Webb images suggest mergers helped shut down star formation in distant galaxies during a peak era of cosmic growth. (CREDIT: David Maltby – University of Nottingham)

Distant galaxies that abruptly stopped making stars have puzzled astronomers for years.

About 9 billion years ago, during one of the busiest periods in cosmic history, many massive galaxies were still building stars at a furious pace. Yet a smaller group had already slammed on the brakes. New observations from the James Webb Space Telescope suggest that, in many cases, those sudden shutdowns were not gentle. Instead, they may have followed violent collisions. These collisions left behind compact, disturbed remnants.

The work, led by researchers at the University of Nottingham and published in Monthly Notices of the Royal Astronomical Society, examined a large sample of recently quenched galaxies. These are systems that had rapidly stopped forming stars and were caught in transition. Those galaxies are valuable because they offer a snapshot of what happens near the moment when star formation switches off.

“This was the epoch of peak activity in the Universe, when many of the most massive galaxies we see today were formed,” said Professor Omar Almaini, who led the team behind the study. “A long-standing problem has been to understand why these galaxies stop forming stars. With Webb we can see detail that was completely hidden before, allowing us to search for clues to what drives this dramatic transformation”.

Four examples of recently quenched galaxies from the new study. These massive, distant galaxies are observed as they were around 9 billion years ago. (CREDIT: David Maltby - University of Nottingham)

The team drew on data from the JWST PRIMER program and the Ultra Deep Survey. They focused on post-starburst galaxies, often shortened to PSBs, a class of galaxies identified by spectral signatures. These show that star formation was cut off rapidly within the last few hundred million years.

Faint damage beneath a smooth surface

At first glance, many of these distant galaxies do not look especially chaotic. But Webb’s deep imaging at multiple wavelengths revealed a more complicated picture.

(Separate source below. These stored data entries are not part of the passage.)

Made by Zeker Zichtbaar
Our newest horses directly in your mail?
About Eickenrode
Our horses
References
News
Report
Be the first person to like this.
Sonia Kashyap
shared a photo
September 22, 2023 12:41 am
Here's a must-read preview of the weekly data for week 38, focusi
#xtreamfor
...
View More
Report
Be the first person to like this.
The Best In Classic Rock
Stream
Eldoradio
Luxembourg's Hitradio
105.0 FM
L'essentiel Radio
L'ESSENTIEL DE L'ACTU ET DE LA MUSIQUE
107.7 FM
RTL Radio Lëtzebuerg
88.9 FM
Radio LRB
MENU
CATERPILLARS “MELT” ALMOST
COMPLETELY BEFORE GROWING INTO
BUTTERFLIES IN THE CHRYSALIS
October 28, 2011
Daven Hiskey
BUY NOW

“These galaxies look calm on the surface, but Webb allows us to see the subtle signs of past violence,” said lead author Dr David Maltby. “The galaxies show clear signs of disturbance, telling us that something dramatic happened to them not long before their star formation shut down, most likely a merger with another galaxy.”

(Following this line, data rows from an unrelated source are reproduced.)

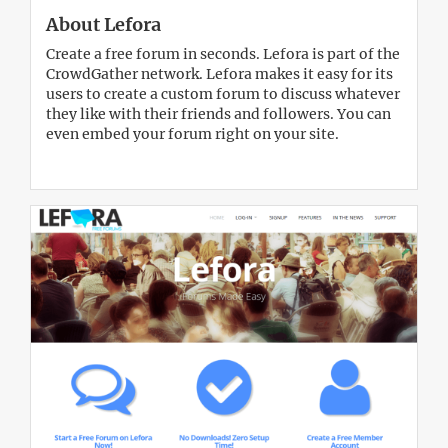
About Lefora
Create a free forum in seconds. Lefora is part of the
CrowdGather network. Lefora makes it easy for its
users to create a custom forum to discuss whatever
they like with their friends and followers. You can
even embed your forum right on your site.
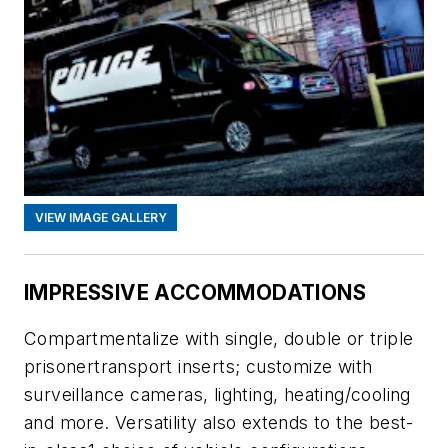
VIEW IMAGE GALLERY
IMPRESSIVE ACCOMMODATIONS
Compartmentalize with single, double or triple
prisonertransport inserts; customize with
surveillance cameras, lighting, heating/cooling
and more. Versatility also extends to the best-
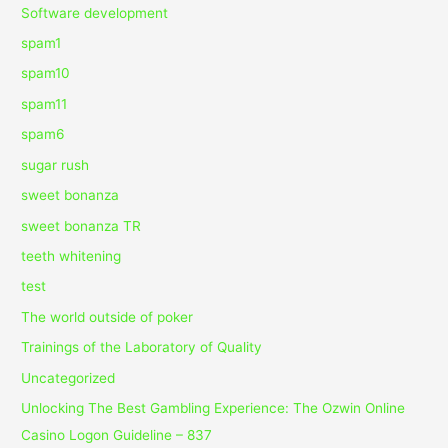
Software development
spam1
spam10
spam11
spam6
sugar rush
sweet bonanza
sweet bonanza TR
teeth whitening
test
The world outside of poker
Trainings of the Laboratory of Quality
Uncategorized
Unlocking The Best Gambling Experience: The Ozwin Online
Casino Logon Guideline – 837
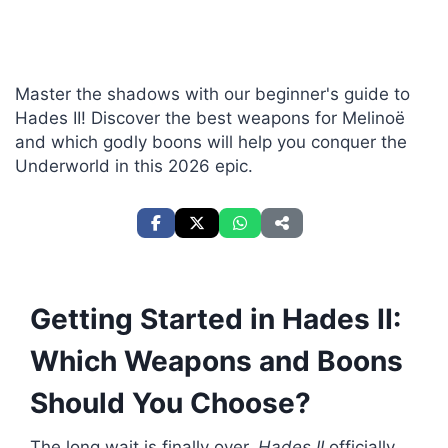
Master the shadows with our beginner's guide to
Hades II! Discover the best weapons for Melinoë
and which godly boons will help you conquer the
Underworld in this 2026 epic.
Getting Started in Hades II:
Which Weapons and Boons
Should You Choose?
The long wait is finally over.
Hades II
officially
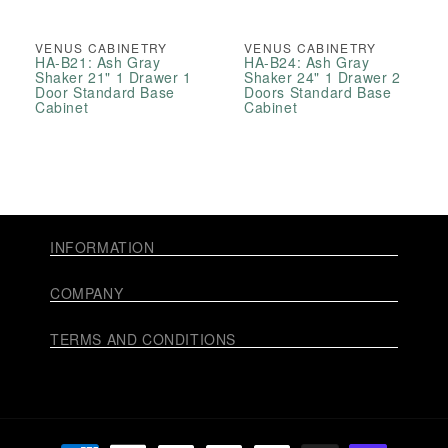
VENUS CABINETRY
VENUS CABINETRY
HA-B21: Ash Gray
HA-B24: Ash Gray
Shaker 21" 1 Drawer 1
Shaker 24" 1 Drawer 2
Door Standard Base
Doors Standard Base
Cabinet
Cabinet
INFORMATION
COMPANY
TERMS AND CONDITIONS
Payment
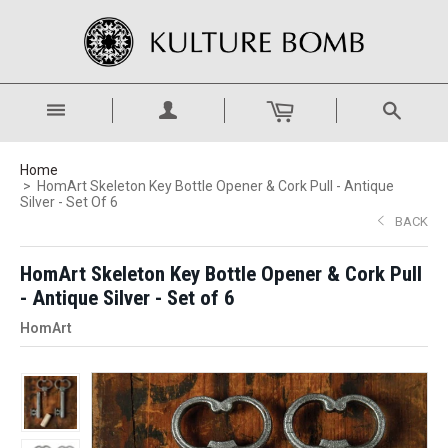
Home
HomArt Skeleton Key Bottle Opener & Cork Pull - Antique
Silver - Set Of 6
BACK
HomArt Skeleton Key Bottle Opener & Cork Pull
- Antique Silver - Set of 6
HomArt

That matters because astronomers have long debated what actually quenches star formation in massive galaxies. Proposed explanations range from gas being stripped away, to black hole activity heating or ejecting star-forming material, to slow exhaustion of the gas supply. A merger does not rule out those other processes. However, it can help trigger them, especially if two gas-rich galaxies crash together. This can funnel material inward, and reshape the galaxy at the same time.

The new study strengthens that merger picture in two ways. First, the recently quenched galaxies show measurable structural disturbance in their residual light. This means faint asymmetries remain after astronomers subtract off a smooth model of the galaxy. Second, many of the most massive quenched systems are exceptionally compact. This matches simulations showing that collisions between gas-rich galaxies can leave behind dense remnants.

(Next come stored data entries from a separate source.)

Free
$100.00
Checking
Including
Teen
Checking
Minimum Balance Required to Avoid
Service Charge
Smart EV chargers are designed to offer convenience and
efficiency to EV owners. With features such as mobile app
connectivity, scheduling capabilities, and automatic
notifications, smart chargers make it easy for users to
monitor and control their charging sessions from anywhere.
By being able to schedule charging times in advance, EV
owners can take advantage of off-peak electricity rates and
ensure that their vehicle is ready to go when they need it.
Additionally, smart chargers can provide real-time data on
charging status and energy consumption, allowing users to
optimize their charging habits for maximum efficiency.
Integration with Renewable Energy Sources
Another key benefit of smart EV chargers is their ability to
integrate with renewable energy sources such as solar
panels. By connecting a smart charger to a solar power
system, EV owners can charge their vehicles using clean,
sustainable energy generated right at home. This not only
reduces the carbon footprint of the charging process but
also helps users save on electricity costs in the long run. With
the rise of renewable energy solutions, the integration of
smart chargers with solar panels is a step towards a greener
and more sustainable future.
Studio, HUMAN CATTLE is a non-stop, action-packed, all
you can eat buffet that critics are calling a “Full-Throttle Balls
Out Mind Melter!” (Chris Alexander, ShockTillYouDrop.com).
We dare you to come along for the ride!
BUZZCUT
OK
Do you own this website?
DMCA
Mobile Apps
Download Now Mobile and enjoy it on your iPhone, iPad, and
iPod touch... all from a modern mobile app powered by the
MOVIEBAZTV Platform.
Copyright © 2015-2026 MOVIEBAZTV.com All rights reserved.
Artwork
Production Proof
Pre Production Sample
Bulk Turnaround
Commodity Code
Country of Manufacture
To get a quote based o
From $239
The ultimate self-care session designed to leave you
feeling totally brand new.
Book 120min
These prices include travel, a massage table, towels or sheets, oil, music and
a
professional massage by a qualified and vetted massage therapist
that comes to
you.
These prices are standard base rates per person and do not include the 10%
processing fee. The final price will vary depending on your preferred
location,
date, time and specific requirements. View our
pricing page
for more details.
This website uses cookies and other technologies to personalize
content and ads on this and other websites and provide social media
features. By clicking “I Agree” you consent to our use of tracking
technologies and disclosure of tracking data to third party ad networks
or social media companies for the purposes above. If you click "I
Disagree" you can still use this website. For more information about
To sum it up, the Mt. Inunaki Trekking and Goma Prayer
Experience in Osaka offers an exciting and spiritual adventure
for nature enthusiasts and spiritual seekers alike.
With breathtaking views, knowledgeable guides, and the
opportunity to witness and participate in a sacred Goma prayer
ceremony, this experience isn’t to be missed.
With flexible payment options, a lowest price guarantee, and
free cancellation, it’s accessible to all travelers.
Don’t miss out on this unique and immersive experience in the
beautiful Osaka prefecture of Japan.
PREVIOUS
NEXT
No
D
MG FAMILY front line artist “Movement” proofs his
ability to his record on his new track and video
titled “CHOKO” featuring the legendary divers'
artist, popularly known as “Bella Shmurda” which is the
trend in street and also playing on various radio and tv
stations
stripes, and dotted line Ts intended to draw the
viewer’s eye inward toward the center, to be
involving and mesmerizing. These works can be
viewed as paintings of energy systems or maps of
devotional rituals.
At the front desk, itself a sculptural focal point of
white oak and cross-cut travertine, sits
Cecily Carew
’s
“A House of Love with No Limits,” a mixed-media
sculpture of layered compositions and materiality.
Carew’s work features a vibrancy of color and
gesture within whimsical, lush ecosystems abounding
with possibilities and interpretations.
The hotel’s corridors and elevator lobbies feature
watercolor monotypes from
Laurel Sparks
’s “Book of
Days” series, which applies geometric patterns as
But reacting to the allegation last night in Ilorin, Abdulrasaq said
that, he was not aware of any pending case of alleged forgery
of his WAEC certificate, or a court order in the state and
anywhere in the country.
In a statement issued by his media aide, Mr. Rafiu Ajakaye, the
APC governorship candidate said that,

The stellar mass M* distribution as a function of photometric redshift for star-forming (blue crosses), passive (red circles), and PSB galaxies (black points), within the PRIMER-UDS field. (CREDIT: Monthly Notices of the Royal Astronomical Society)

That compactness has been one of the most striking features of these galaxies for years. In the distant universe, some quenched systems are much smaller than similarly massive galaxies nearby. The Webb data suggest that this is not just an artifact caused by dust or by looking at different wavelengths. Across the near-infrared range, the structural measurements stayed broadly consistent.

Two different routes to shutting galaxies down

The results also support a broader idea that galaxies do not all stop forming stars the same way.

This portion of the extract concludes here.